The following are a series of messages I recently posted on another forum which unfortunately does not have an archives section, hence they are going to be lost if not retrieved & stored here.
Whilst at first they may appear to be somewhat disjointed, the reason being that they are in response to several different requests for help.
They deal with problems such as "how can I get the fluid out of the brake lines" "I suspect I have air in the hydraulic system" and "my hydraulic system is contaminated with dirt."
By reading the responses, I hope that it may answer questions about the perceived "mysteries" of a very basic piece of engineering; the hydraulics of the BX. Even if you don't believe the problem described is shown here, then perhaps the solution will be.

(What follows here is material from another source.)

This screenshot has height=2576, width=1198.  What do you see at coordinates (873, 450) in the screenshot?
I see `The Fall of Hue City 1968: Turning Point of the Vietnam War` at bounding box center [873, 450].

There is a bleeder at each brake and one on the brake valve. My thoughts are on bleeding that too little time & effort is put in to this part of the operation. Whenever I bleed any Citroen (I own a couple of CX's as well as the BX) I usually do them at least twice & give the suspension a work out between one bleeding and the next. This can theoretically release any air or garbage in the suspension.

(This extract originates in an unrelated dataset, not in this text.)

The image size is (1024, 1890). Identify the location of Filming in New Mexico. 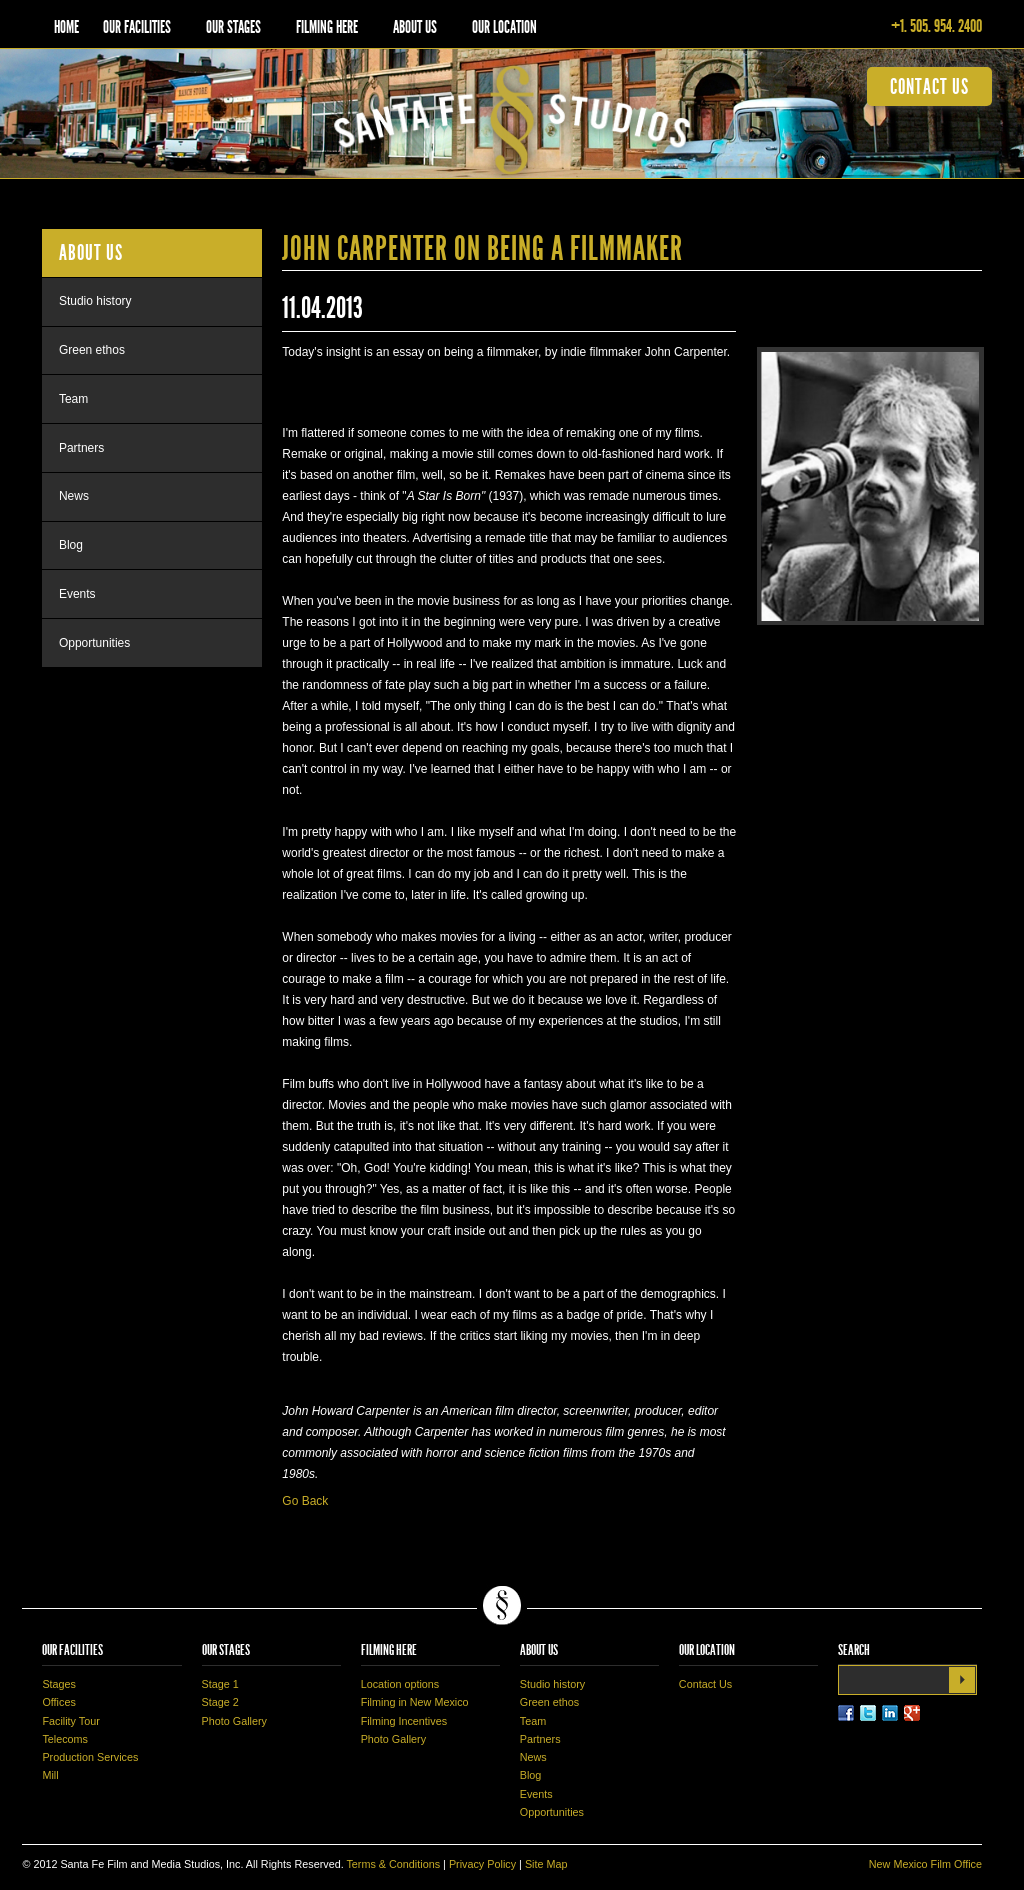 (415, 1702).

Firstly clean the area around the bleeding nipples thotoughly. Use new plastic hose & a clean jar. The initial bleeding normally produces contaminated LHM which is discarded. Second time around if clean work practices are involved, the LHM can be returned to the tank & bleeding can be as long as you want it to be. Remember to nip off bleed screws whilst the assistant still have their foot on the brake.
I have even seen it done that long lengths of plastic tube is used for the front brakes & after the initial bleed to get rid of rubbish, these tubes are fitted & placed in the LHM tank & the contents simply "circulated" to rid it of all air.
Also check the return line to the pump from the tank is sealed off & is not cracked or hard as this can give an ongoing problem with air contamination.
Just remember that you collapse the suspension, then slacken the 12mm bolt on the regulator/accumulator & leave it loosened. Remove the tank, drain it & clean it, don't lose the white plastic disc on the bottom of the tank (this MUST be removed to clean the tank properley.) Clean the two filters (one half moon shape in cross section whilst the other is cone shaped) Wash the filters the fittings and the interior of the tank with clean petrol. BEFORE you put your hand in the tank to wash or wipe, inspect the metal lip which your hand has to go through at the opening - IT IS RAZOR SHARP !!
Place the tank back in position & half fill with LHM. Refit filters to block, look at ball bearing that has fallen out & convince yourself that it shouldn't be there refit the block to the tank & the retaining clip to hold the tank into position. Prime the intake (or supply) line (approx. 12mm black hose that goes from the tank to the pump.) by pouring LHM into the hose via a funnel. Tighten the 12mm plug on the regulator/accumulator and reset suspension height via the height adjustment lever in the car. Fill the tank about 3/4 full with LHM. If the car refuses to rise, switch off motor & prime the intake again (start the car if necessary & then quickly refit supply hose to tank as soon as the pump starts operating.
Now a point to remember; the brakes are dead ends so the old or contaminated LHM is still in the lines to the 4 brake calipers. When you bleed them, you will find the liquid a dirty colour which will progressively turn to the bright green of fresh LHM as the old stuff is pumped out. This must be discarded. This will be an amount of approximately one litre combined, which you will need to get rid of. This is why I said 3/4 fill the tank. As described below, the ideal set up is 3 people doing the bleeding. When completed, make sure that the LHM tank is correctly filled which I personally judge by being able to touch the level with my index finger when put in through the filler hole when the car is running and the suspension set on normal ride height.
The three people bleeding system is quite simple & does not require all 3 to know "all about cars."
#1 In the drivers seat starting the motor & putting the foot on the brake pedal when requested.
#2 Standing at the side of the car shining a light into the LHM tank & topping up as required.
#3 Doing the rounds of the wheels doing the actual bleeding.
Whilst 3 may not be mandatory, it just makes the job so much less hassle free & prevents little accidents like forgrtting the fluid level & sucking a heap of air into the system, kicking over the LHM drum as you race from one side of the car to the other in case the tank runs dry etc.
A recent suggestion of bleeding the hydraulics & filtering through a filter medium (I suggested a swab made from old pantyhose) just may be worth considering if dirt is circulating and causing an intermittent problem.
As I said at the outset; I hope it is not too disjointed so as to tend to confuse more than assist. I would suggest that this information should be looked at to assist anyone who has never changed their LHM, cleaned their filters or bled air from the system or for those more experienced DIYers who may have simply overlooked something & this may help to jog your memory.